Attracted by the new spectacles offered to aquarium visitors, Diane Cook and Len Jenshel have traveled around the world photographing these dramatic environments and their enthralled audiences. Fifteen aquariums in North America, five in Europe, five in the Caribbean (including three in Cuba), and three in Japan are included.
Seventy photographs, half in color and half in black-and-white, are accompanied by an interview with the photographers by Lawrence Wechsler, the much-honored New Yorker writer.
Photographs by Diane Cook and Len Jenshel, essay by Todd Newberry, interview by Lawrence Weschler.
A married couple of landscape photographers, Cook shoots in black and white while Jenshel shoots in color. The book is a series of photographs from each, intermingled, shot at numerous aquariums around the world.
I didn't always get what they were going for with their juxtapositions, as revealed in the interview at the end of the book. Some of their photos seem more successful in retrospect. Generally, I preferred the black and white, but there were a handful of each that I really liked.
Weschler is an astute interviewer. I read an excellent book by him about artist Bob Irwin years ago, Seeing Is Forgetting the Name of the Thing One Sees. My Dad recently read it and looking for other Weschler works, came upon Aquarium. I agree with him that Newberry's introductory essay is a little cheesy. Weschler's interview, however, is not to be missed.
There are definitely some cool aquariums out there as well as less savory ones. I read Aquarium in one sitting, so if underwater creatures and aquariums are your thing, it's worth a look.
Aquariums provide a unique cross between architecture and nature.
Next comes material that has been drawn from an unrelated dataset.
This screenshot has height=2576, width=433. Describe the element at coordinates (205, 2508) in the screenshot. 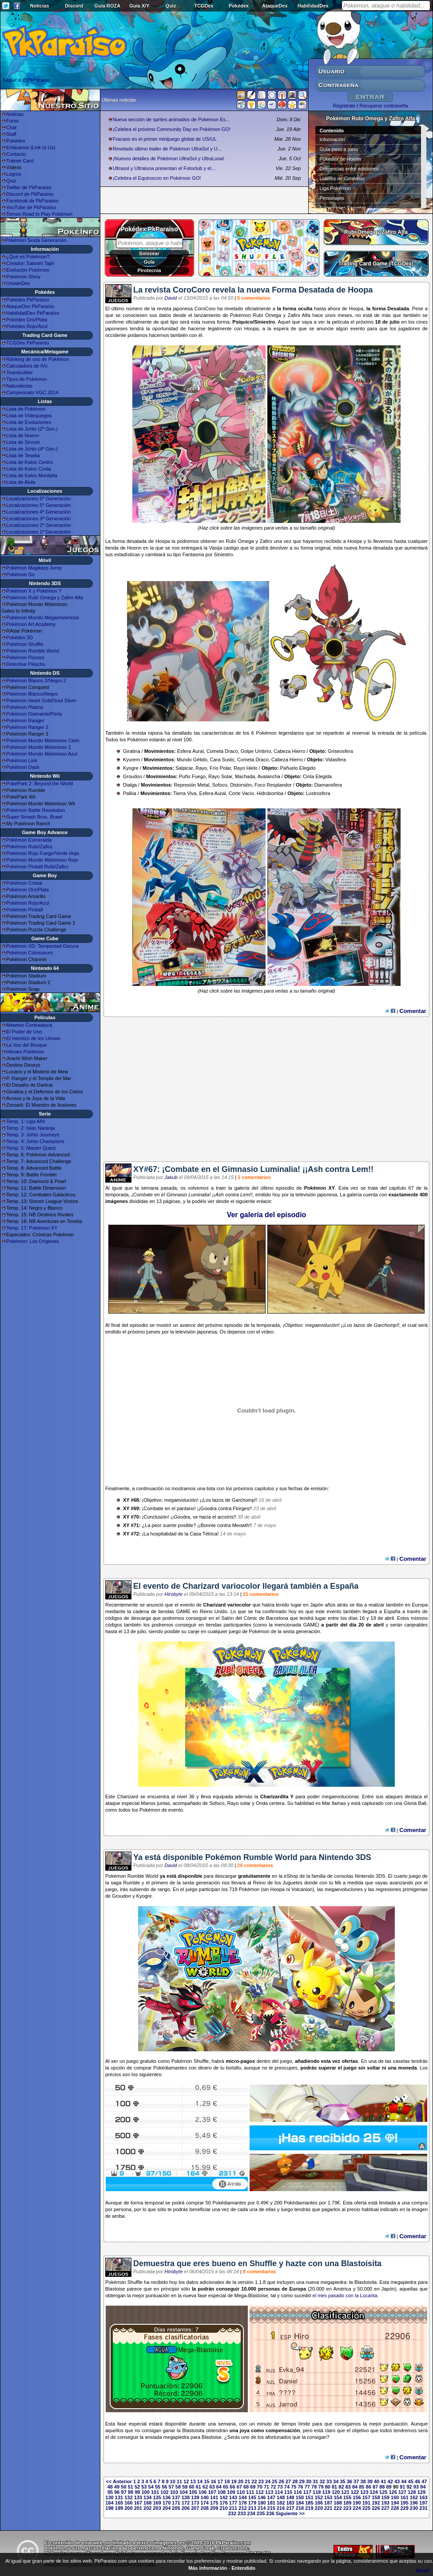

I see `208` at that location.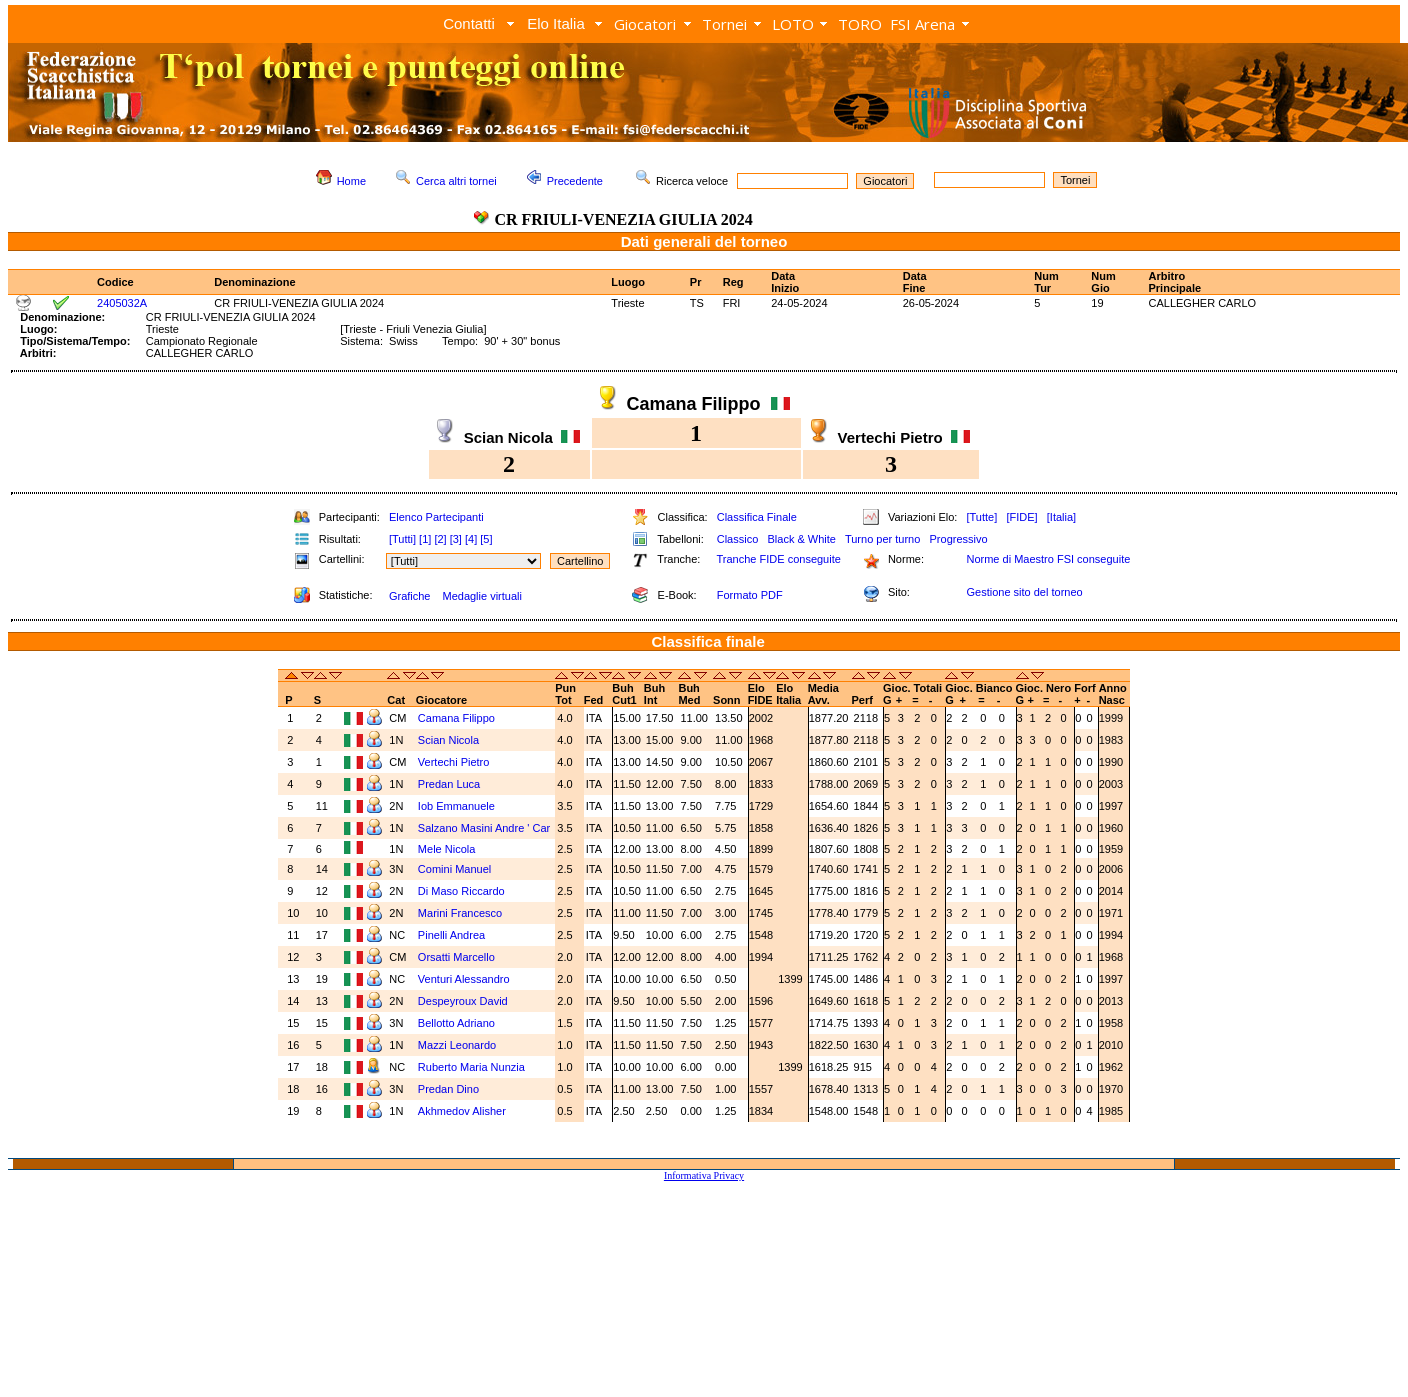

You can find books and articles describing various aquariums and their collections, about the care and feeding of the residents, and other related topics. This book is something else altogether.
The artists responsible for “Aquarium” used their artistic talents and their cameras to look at aquariums and the animals who live in them (and the people who work at and visit them) as art. Design. Interplay. Perhaps, despite the authors' stated attempts to avoid it, anthropomorphism.
Pick up this book if you want to look at aquatic wildlife and their captive settings in a unique perspective. You may or may not enjoy it, but it will make you think. Avoid this book if you are wanting to take a traditional look at these animals and their man-made homes.